Pattypan squash can be cooked in a variety of different ways. From grilling to pan searing to frying and oven roasting. This beautiful squash can become the perfect addition to your meal-prep menu.
- Don’t peel the squash. When it comes to roasting most varieties of squash, I would recommend you don’t peel them. The skins of pattypan, zucchini, and yellow squash are edible. When grilling, roasting or pan-searing those, it’s a great idea to leave the skin on. It holds the squash together and locks in flavor.
- When it comes to cooking pattypan squash, I like to keep the flavors very simple but bold. So when roasting, I pair them with ghee and herbs. Ghee brings out the buttery flavor of the squash and adding herbs brings out the earthy rustic flavors.
- Lastly, the squash doesn’t need a long cooking time. I like roasting them at a high temperature for a shorter period of time. This way, the squash cooks through but also gets a chance to develop a rich golden brown color.

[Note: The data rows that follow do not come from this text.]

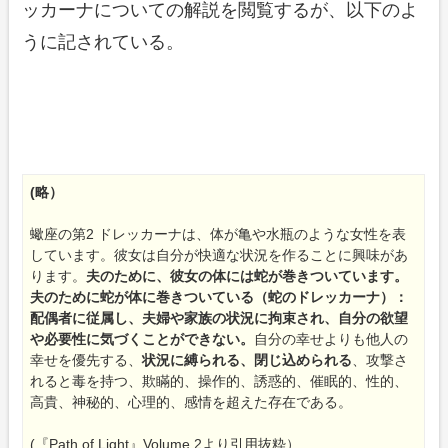
ッカーナについての解説を閲覧するが、以下のよ
うに記されている。
(略）
蠍座の第2 ドレッカーナは、体が亀や水瓶のような女性を表
しています。彼女は自分が快適な状況を作ることに興味があ
ります。
夫のために、彼女の体には蛇が巻きついています。
夫のために蛇が体に巻きついている（蛇のドレッカーナ）：
配偶者に従属し、夫婦や家族の状況に拘束され、自分の欲望
や必要性に気づくことができない。
自分の幸せよりも他人の
幸せを優先する、
状況に縛られる、閉じ込められる
、攻撃さ
れると毒を持つ、欺瞞的、操作的、誘惑的、催眠的、性的、
高貴、神秘的、心理的、感情を超えた存在である。
(『Path of Light』Volume 2より引用抜粋）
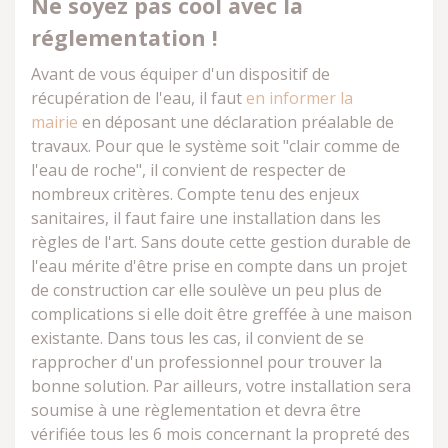
Ne soyez pas cool avec la
réglementation !
Avant de vous équiper d'un dispositif de
récupération de l'eau, il faut
en informer la
mairie
en déposant une déclaration préalable de
travaux. Pour que le système soit "clair comme de
l'eau de roche", il convient de respecter de
nombreux critères. Compte tenu des enjeux
sanitaires, il faut faire une installation dans les
règles de l'art. Sans doute cette gestion durable de
l'eau mérite d'être prise en compte dans un projet
de construction car elle soulève un peu plus de
complications si elle doit être greffée à une maison
existante. Dans tous les cas, il convient de se
rapprocher d'un professionnel pour trouver la
bonne solution. Par ailleurs, votre installation sera
soumise à une règlementation et devra être
vérifiée tous les 6 mois concernant la propreté des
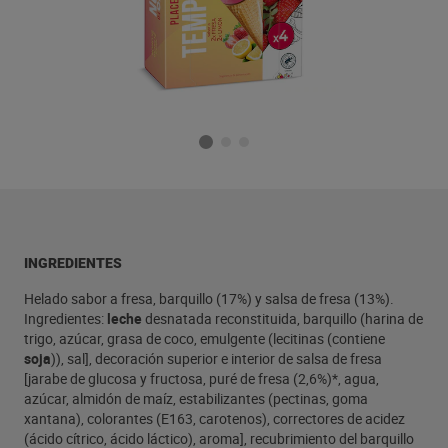
INGREDIENTES
Helado sabor a fresa, barquillo (17%) y salsa de fresa (13%).
Ingredientes:
leche
desnatada reconstituida, barquillo (harina de
trigo, azúcar, grasa de coco, emulgente (lecitinas (contiene
soja
)), sal], decoración superior e interior de salsa de fresa
[jarabe de glucosa y fructosa, puré de fresa (2,6%)*, agua,
azúcar, almidón de maíz, estabilizantes (pectinas, goma
xantana), colorantes (E163, carotenos), correctores de acidez
(ácido cítrico, ácido láctico), aroma], recubrimiento del barquillo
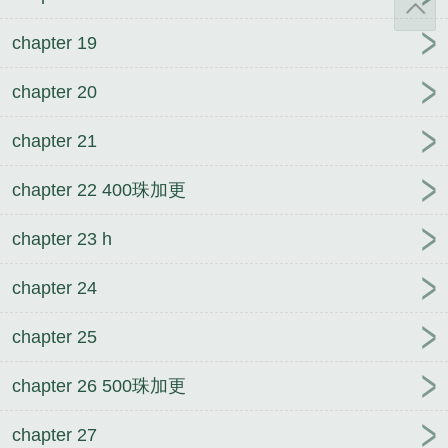
chapter 19
chapter 20
chapter 21
chapter 22 400珠加更
chapter 23 h
chapter 24
chapter 25
chapter 26 500珠加更
chapter 27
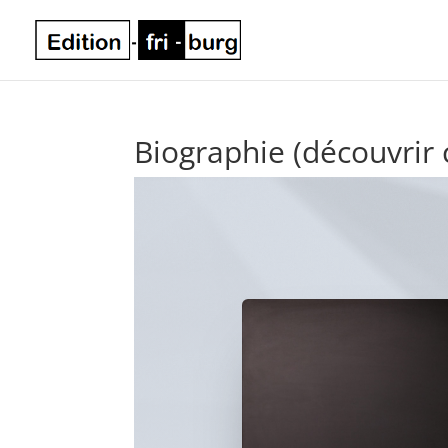
Biographie (découvrir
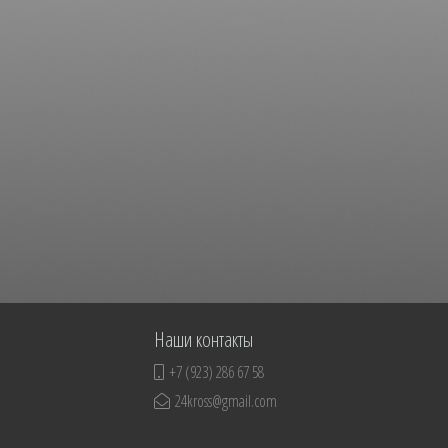
Наши контакты
+7 (923) 286 67 58
24kross@gmail.com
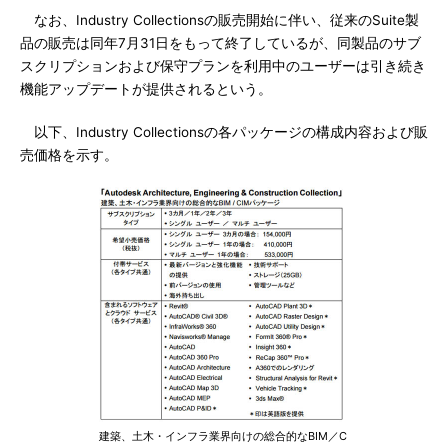
なお、Industry Collectionsの販売開始に伴い、従来のSuite製
品の販売は同年7月31日をもって終了しているが、同製品のサブ
スクリプションおよび保守プランを利用中のユーザーは引き続き
機能アップデートが提供されるという。
以下、Industry Collectionsの各パッケージの構成内容および販
売価格を示す。
建築、土木・インフラ業界向けの総合的なBIM／C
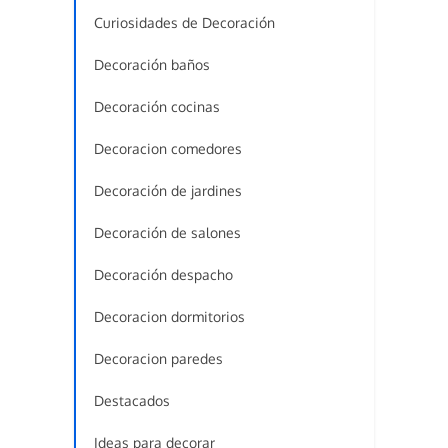
Curiosidades de Decoración
Decoración baños
Decoración cocinas
Decoracion comedores
Decoración de jardines
Decoración de salones
Decoración despacho
Decoracion dormitorios
Decoracion paredes
Destacados
Ideas para decorar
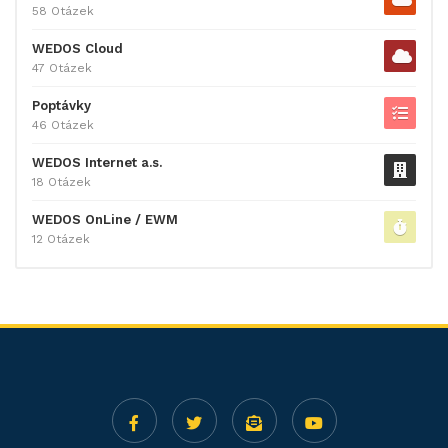
58 Otázek
WEDOS Cloud
47 Otázek
Poptávky
46 Otázek
WEDOS Internet a.s.
18 Otázek
WEDOS OnLine / EWM
12 Otázek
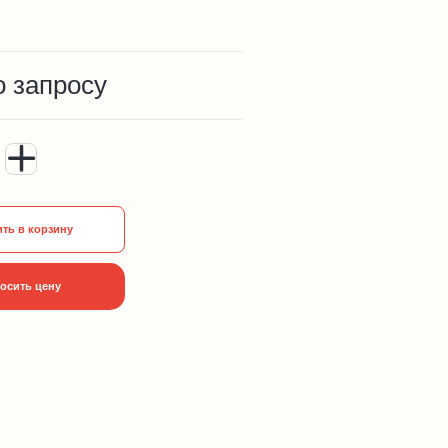
о запросу
ть в корзину
осить цену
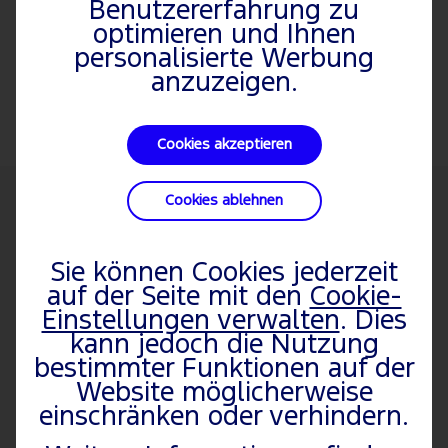
Benutzererfahrung zu
bevorzugter Ford Partner
optimieren und Ihnen
vorausgewählt.
personalisierte Werbung
anzuzeigen.
Cookies akzeptieren
Cookies ablehnen
FAHRZEUGE
FORD
PKW
PKW
Über Ford
Fiesta
ENTDECKEN
Sie können Cookies jederzeit
auf der Seite mit den
Cookie-
Nutzfahrzeuge
Highlights & Aktuelles
Fiesta ST
Einstellungen verwalten
. Dies
Kleinwagen
Beruf & Karriere
EcoSport
kann jedoch die Nutzung
Hybrid und
Nachhaltigkeit
Puma
bestimmter Funktionen auf der
Elektrofahrzeuge
Ford Clubs
Puma ST
Website möglicherweise
einschränken oder verhindern.
Familienautos
Altfahrzeugverwertung
Focus
Kleinbusse und
Focus ST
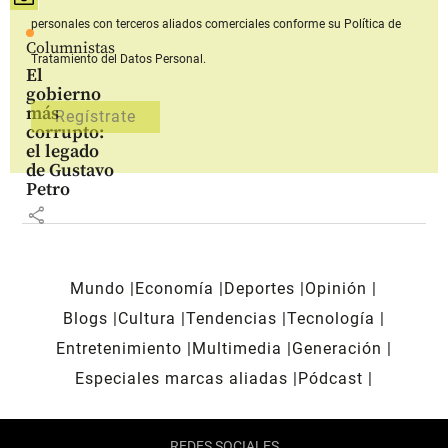
personales con terceros aliados comerciales
conforme su Política de
Columnistas
Tratamiento del Datos Personal.
El
gobierno
más
corrupto:
el legado
de Gustavo
Petro
share
Mundo
Economía
Deportes
Opinión
Blogs
Cultura
Tendencias
Tecnología
Entretenimiento
Multimedia
Generación
Especiales marcas aliadas
Pódcast
REDES SOCIALES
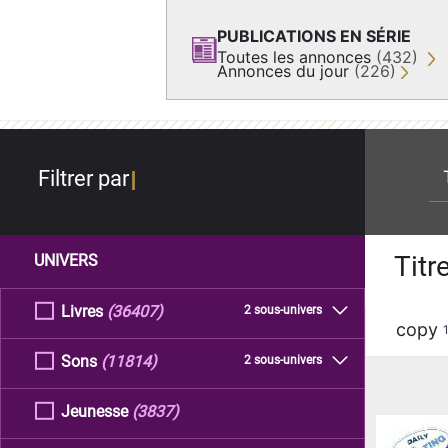
PUBLICATIONS EN SÉRIE
Toutes les annonces
(432)
Annonces du jour
(226)
re
Filtrer par
Titr
UNIVERS
Livres
(36407)
2 sous-univers
copy
Sons
(11814)
2 sous-univers
Jeunesse
(3837)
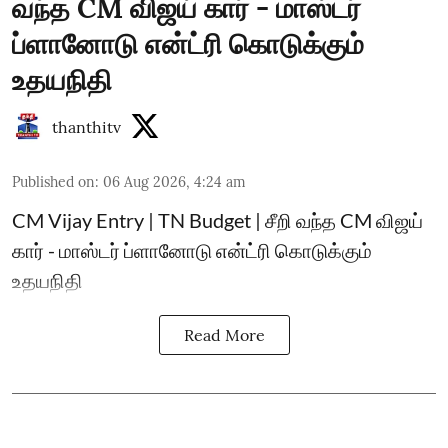
வந்த CM விஜய் கார் - மாஸ்டர்
ப்ளானோடு என்ட்ரி கொடுக்கும்
உதயநிதி
thanthitv
Published on
:
06 Aug 2026, 4:24 am
CM Vijay Entry | TN Budget | சீறி வந்த CM விஜய்
கார் - மாஸ்டர் ப்ளானோடு என்ட்ரி கொடுக்கும்
உதயநிதி
Read More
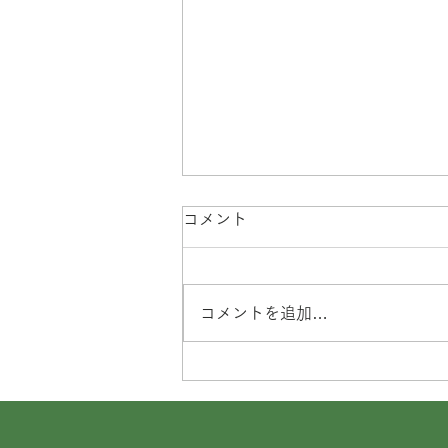
コメント
コメントを追加…
川口市市産品フェア
2022（10/21～23・川口市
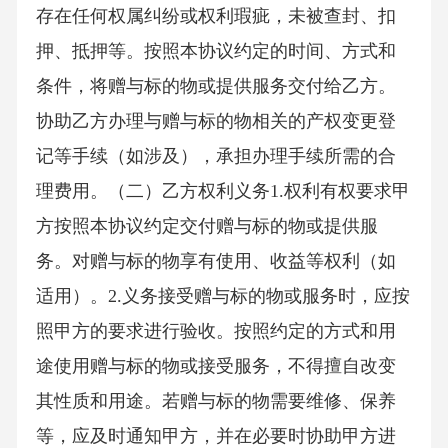
存在任何权属纠纷或权利瑕疵，未被查封、扣
押、抵押等。按照本协议约定的时间、方式和
条件，将赠与标的物或提供服务交付给乙方。
协助乙方办理与赠与标的物相关的产权变更登
记等手续（如涉及），承担办理手续所需的合
理费用。（二）乙方权利义务1.权利有权要求甲
方按照本协议约定交付赠与标的物或提供服
务。对赠与标的物享有使用、收益等权利（如
适用）。2.义务接受赠与标的物或服务时，应按
照甲方的要求进行验收。按照约定的方式和用
途使用赠与标的物或接受服务，不得擅自改变
其性质和用途。若赠与标的物需要维修、保养
等，应及时通知甲方，并在必要时协助甲方进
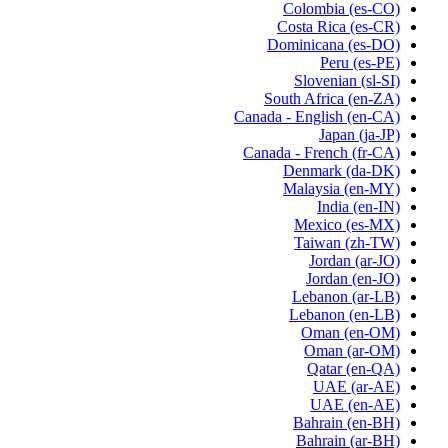
Colombia
(es-CO)
Costa Rica
(es-CR)
Dominicana
(es-DO)
Peru
(es-PE)
Slovenian
(sl-SI)
South Africa
(en-ZA)
Canada - English
(en-CA)
Japan
(ja-JP)
Canada - French
(fr-CA)
Denmark
(da-DK)
Malaysia
(en-MY)
India
(en-IN)
Mexico
(es-MX)
Taiwan
(zh-TW)
Jordan
(ar-JO)
Jordan
(en-JO)
Lebanon
(ar-LB)
Lebanon
(en-LB)
Oman
(en-OM)
Oman
(ar-OM)
Qatar
(en-QA)
UAE
(ar-AE)
UAE
(en-AE)
Bahrain
(en-BH)
Bahrain
(ar-BH)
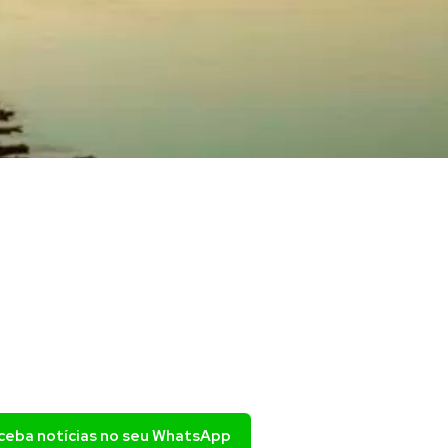
eceba notícias no seu WhatsApp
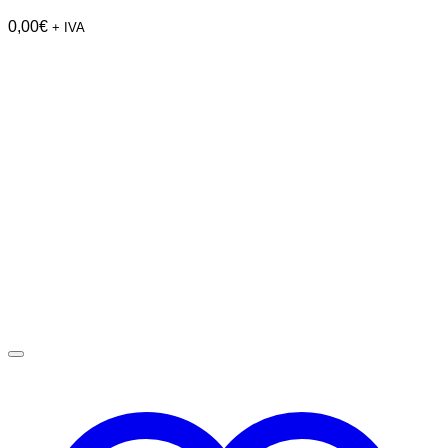
0,00
€
+ IVA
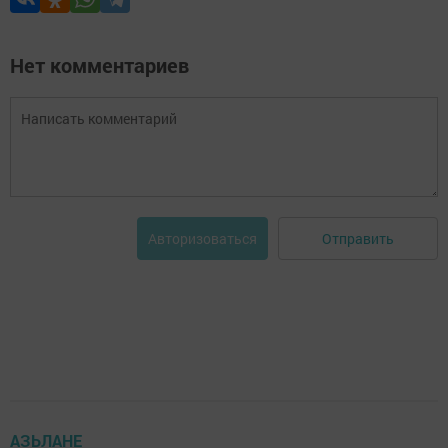
Нет комментариев
Отправить
Авторизоваться
АЗЬЛАНЕ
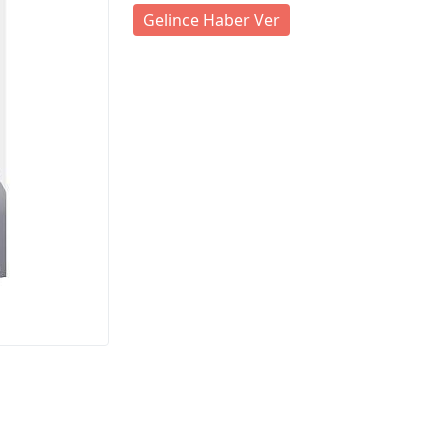
Gelince Haber Ver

PERFECTLY ROASTED PATTYPAN SQUASH
WHOLE30 II VEGAN II PALEO
Try serving with our Grilled Salmon in a Garlic Butter Sauce.
Roasted squash perfect for meal-prep, brunch or dinner.
1.5 lbs. baby Pattypan squash
salt and pepper
2 tbsp. melted ghee
1 tsp. herbs de Provence
1/4 tsp. turmeric powder
1/4 tsp. garlic powder
Preheat oven to 425 degrees F.
Start by wiping each squash with a damp paper towel or clean cloth. Then trim away any imperfections and cut in half. Transfer squash to a large baking sheet and sprinkle with salt and pepper. Now, in a small bowl, mix together melted ghee, herbs de Provence, turmeric and garlic powder. Pour mixture over squash and toss to make sure squash is well coated.
Spread squash in one layer and roast for 20-25 minutes (turning once) or until squash is tender and a little golden brown.*
Serve with a squeeze of lemon juice along with grilled chicken, fish or steak.
*If you are like me and like a little more char on the squash, you can roast them up to 30 minutes.